Keywords: probability expectation multi-objective decision-making hypergeometric distribution satisfaction
Example 3: Mathematical Model of Temporary MS Supermarket Store Design for Olympic Games
abstract
Based on the statistical analysis of the survey data, the percentage and distribution law of people flow in each business circle are found out, and then MS outlets are designed, three models are established and simulated.

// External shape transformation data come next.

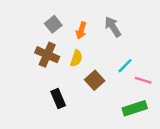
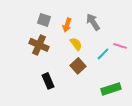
gray square: (53, 24) -> (44, 20), turned -32
yellow semicircle: (76, 58) -> (76, 44), moved, turned -56
pink line: (143, 80) -> (120, 46), moved

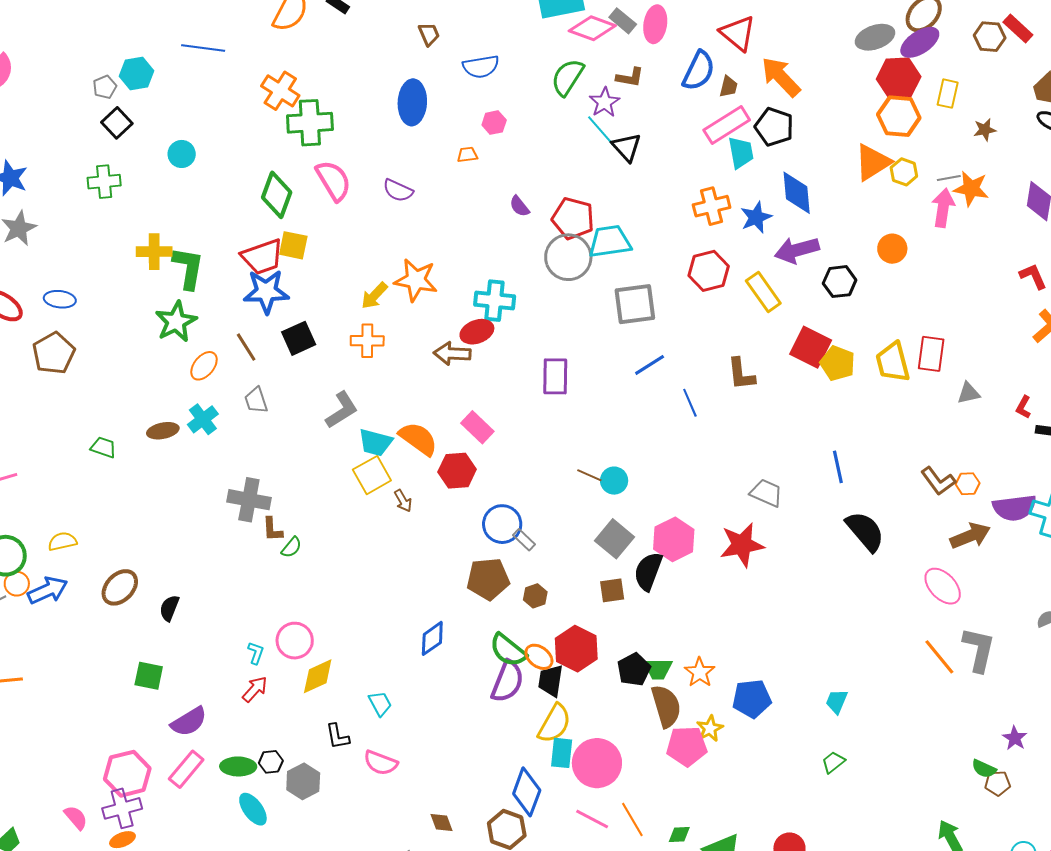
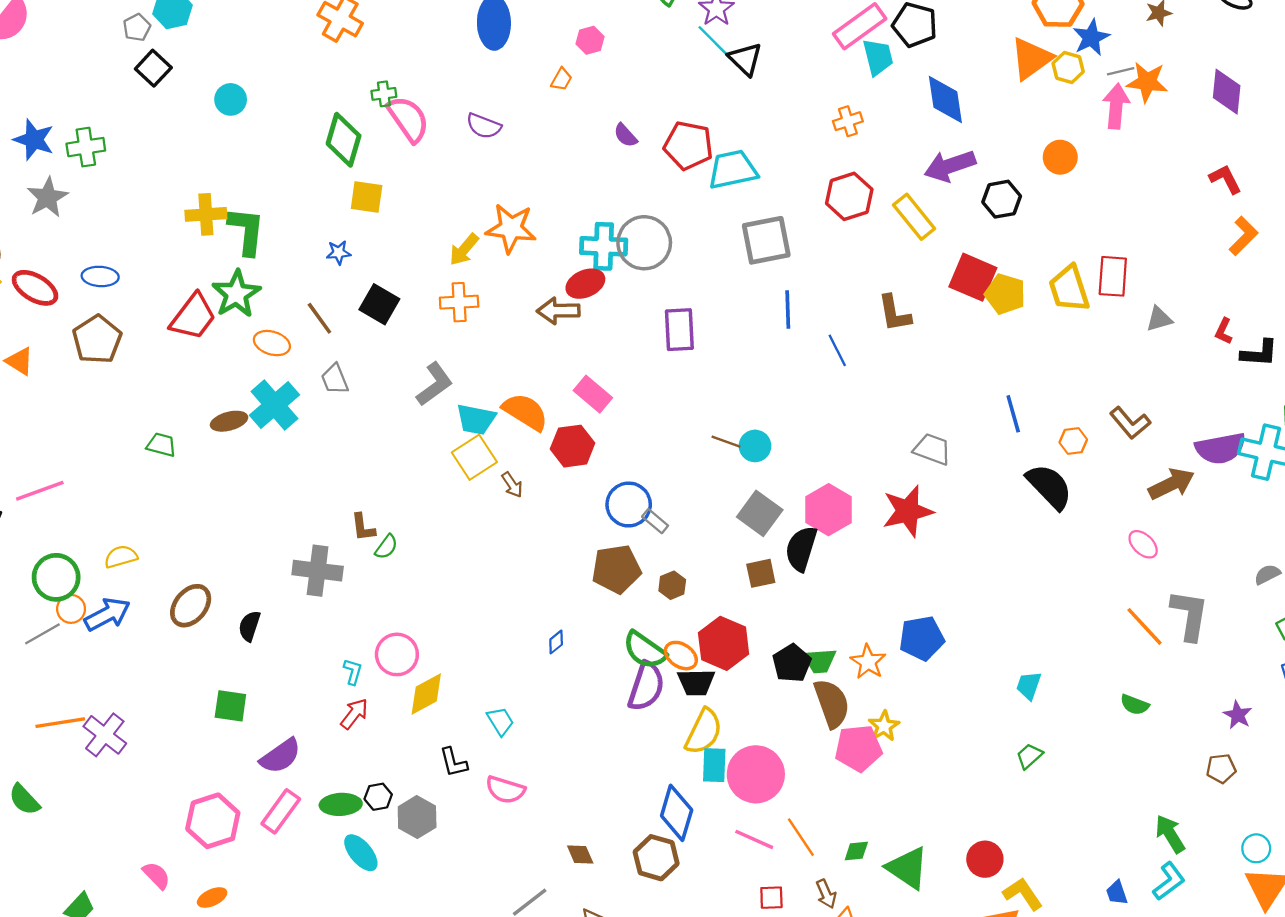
green cross: (310, 123) -> (384, 94), moved, size x0.5
orange trapezoid: (467, 155) -> (562, 79), turned 130
green cross: (104, 182) -> (86, 147), moved
orange cross: (712, 206) -> (848, 121), size x0.7
blue star: (756, 217) -> (1091, 38), moved
red trapezoid: (262, 257) -> (193, 317), moved, turned -30
gray circle: (568, 257) -> (644, 243), moved
blue star: (266, 292) -> (339, 253), size x0.5
black square: (299, 338) -> (379, 304), turned -32
blue line: (650, 365) -> (788, 310), turned -56
orange ellipse: (204, 366) -> (272, 343), turned 72
cyan cross: (203, 419) -> (274, 405), size x1.4
orange hexagon: (968, 484) -> (1073, 441), moved
gray cross: (249, 500) -> (318, 571), moved
pink ellipse: (943, 586) -> (1143, 544), size x0.7
blue diamond: (432, 638) -> (556, 642), size x0.6
black trapezoid: (551, 681) -> (696, 682), turned -96
blue pentagon: (752, 699) -> (922, 638), moved
green semicircle: (984, 769) -> (1135, 705), moved
purple cross: (122, 808) -> (105, 735), moved, turned -33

Regarding the first question, it is found that people of different ages have great differences in travel, catering and consumption. Therefore, according to age and gender, eight laws of audience probability distribution are summarized from three aspects: tourism, catering and consumption.
On the second question, using the principle of BP neural network, the network is divided into three levels according to age-gender-business circle-import and export, and the chain analysis is carried out from two aspects: dining habits and entering and leaving venues, and the passenger flow model under the shortest path of each venue is established. Through programming, the distribution (%) of people flow in 20 business districts is obtained: from A 1 to A 10, and the business districts are1/0.887, 7.62 1, 8.540,10.30 respectively. B 1 to B6 business district are 1 1.686, 13.932, 18.760,1.686 and/kloc-respectively. C 1 to C4 business district are 18.75, 20.9843, 18.75, 410.5157 respectively. After calculating the distribution of people flow, the symmetry theorem is summarized, that is, the people flow is obliquely symmetrical with the connecting line of the entrance and exit of the venue as the axis, and the detailed proof is given.
In the third question, the related factors of audience's purchasing desire are analyzed in detail, the mathematical expressions of purchasing desire, age and consumption amount are established, the desire matrix is obtained, and the purchasing power is calculated by fuzzy method. Then, according to the two basic constraints of meeting the shopping demand and the basic balance of distribution during the Olympic Games, a mathematical expression is established, and a nonlinear multi-objective decision-making model with profit as the objective function is established:
With Lingo programming, a reference design scheme of MS outlets is obtained: the number of large MS in the business circle from A 1 to A 10 is 3, 1, 0, 1, 3, 1, 0 1, and small MS respectively. From B 1 to B6 business district, the number of big MS is 1, 2,3, 1, 2,3, and the number of small MS is 2, 1, 1, 2, 1. From C 1 to C4 business circle, the large MS numbers are 2, 4, 2 and 1 respectively, and the small MS numbers are 2, 0, 2 and 1 respectively.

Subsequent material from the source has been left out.